* **Your goal**
Return the tail of the records exactly, starting from the line containing "August 2016" and ending with the final line.

* **Extracted data**
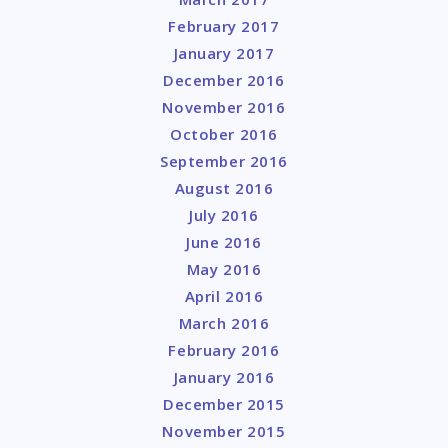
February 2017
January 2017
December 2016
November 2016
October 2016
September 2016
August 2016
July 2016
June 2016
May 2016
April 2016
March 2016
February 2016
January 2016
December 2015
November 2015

* **Task answer**
August 2016
July 2016
June 2016
May 2016
April 2016
March 2016
February 2016
January 2016
December 2015
November 2015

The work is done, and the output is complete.